RECORD EXTRACTS:
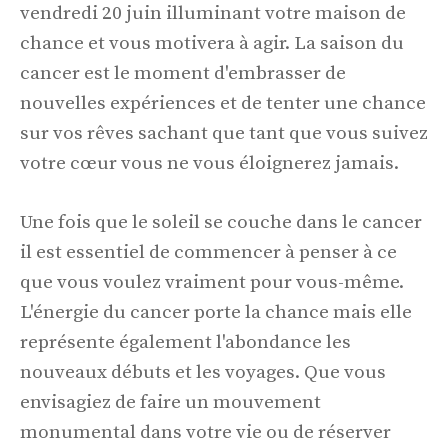
vendredi 20 juin illuminant votre maison de
chance et vous motivera à agir. La saison du
cancer est le moment d'embrasser de
nouvelles expériences et de tenter une chance
sur vos rêves sachant que tant que vous suivez
votre cœur vous ne vous éloignerez jamais.
Une fois que le soleil se couche dans le cancer
il est essentiel de commencer à penser à ce
que vous voulez vraiment pour vous-même.
L'énergie du cancer porte la chance mais elle
représente également l'abondance les
nouveaux débuts et les voyages. Que vous
envisagiez de faire un mouvement
monumental dans votre vie ou de réserver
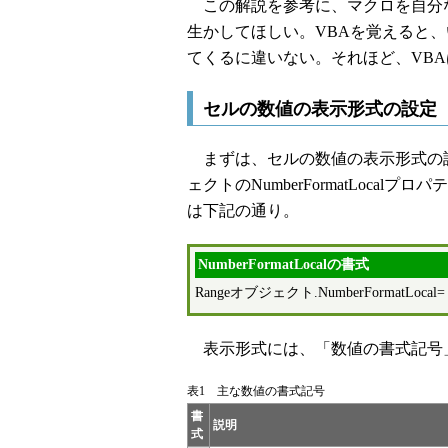
この解説を参考に、マクロを自分
生かしてほしい。VBAを覚えると
てくるに違いない。それほど、VB
セルの数値の表示形式の設定
まずは、セルの数値の表示形式の設
ェクトのNumberFormatLoc
は下記の通り。
NumberFormatLocalの書式
Rangeオブジェクト.NumberFormatLoc
表示形式には、「数値の書式記号」
表1 主な数値の書式記号
書
説明
式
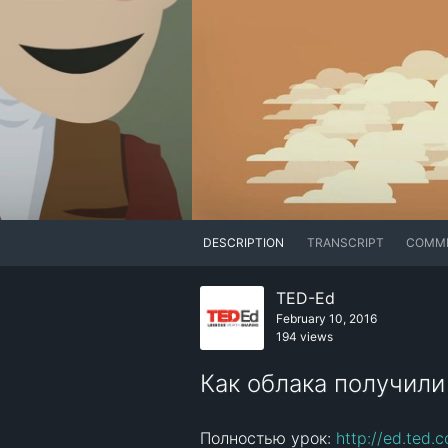
DESCRIPTION
TRANSCRIPT
COMM
TED-Ed
February 10, 2016
194 views
Как облака получили
Полностью урок: 
http://ed.ted.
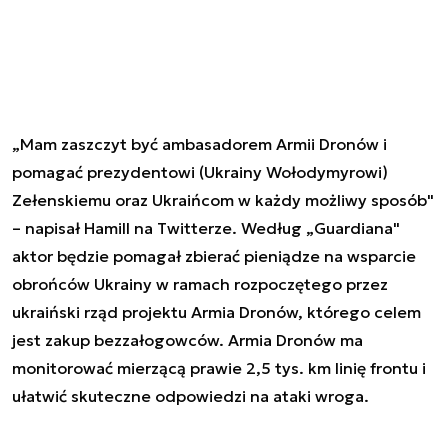
„Mam zaszczyt być ambasadorem Armii Dronów i
pomagać prezydentowi (Ukrainy Wołodymyrowi)
Zełenskiemu oraz Ukraińcom w każdy możliwy sposób"
– napisał Hamill na Twitterze. Według „Guardiana"
aktor będzie pomagał zbierać pieniądze na wsparcie
obrońców Ukrainy w ramach rozpoczętego przez
ukraiński rząd projektu Armia Dronów, którego celem
jest zakup bezzałogowców. Armia Dronów ma
monitorować mierzącą prawie 2,5 tys. km linię frontu i
ułatwić skuteczne odpowiedzi na ataki wroga.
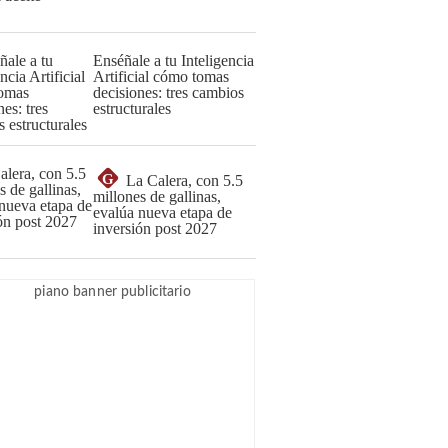
Enséñale a tu Inteligencia
Artificial cómo tomas
decisiones: tres cambios
estructurales
G
La Calera, con 5.5
millones de gallinas,
evalúa nueva etapa de
inversión post 2027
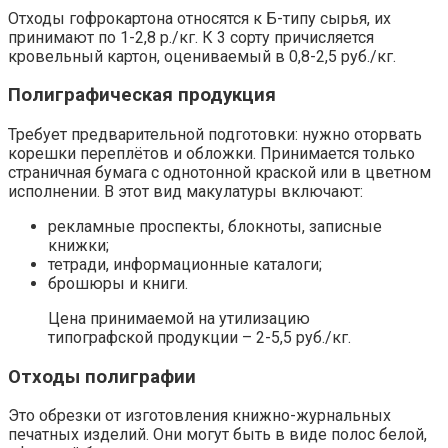
Отходы гофрокартона относятся к Б-типу сырья, их
принимают по 1-2,8 р./кг. К 3 сорту причисляется
кровельный картон, оцениваемый в 0,8-2,5 руб./кг.
Полиграфическая продукция
Требует предварительной подготовки: нужно оторвать
корешки переплётов и обложки. Принимается только
страничная бумага с однотонной краской или в цветном
исполнении. В этот вид макулатуры включают:
рекламные проспекты, блокноты, записные
книжки;
тетради, информационные каталоги;
брошюры и книги.
Цена принимаемой на утилизацию
типографской продукции – 2-5,5 руб./кг.
Отходы полиграфии
Это обрезки от изготовления книжно-журнальных
печатных изделий. Они могут быть в виде полос белой,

BRIEF:
Search the listing for the string "dans". Copy each line where it is found.

TASK OUTPUT:
Une fois que le soleil se couche dans le cancer
monumental dans votre vie ou de réserver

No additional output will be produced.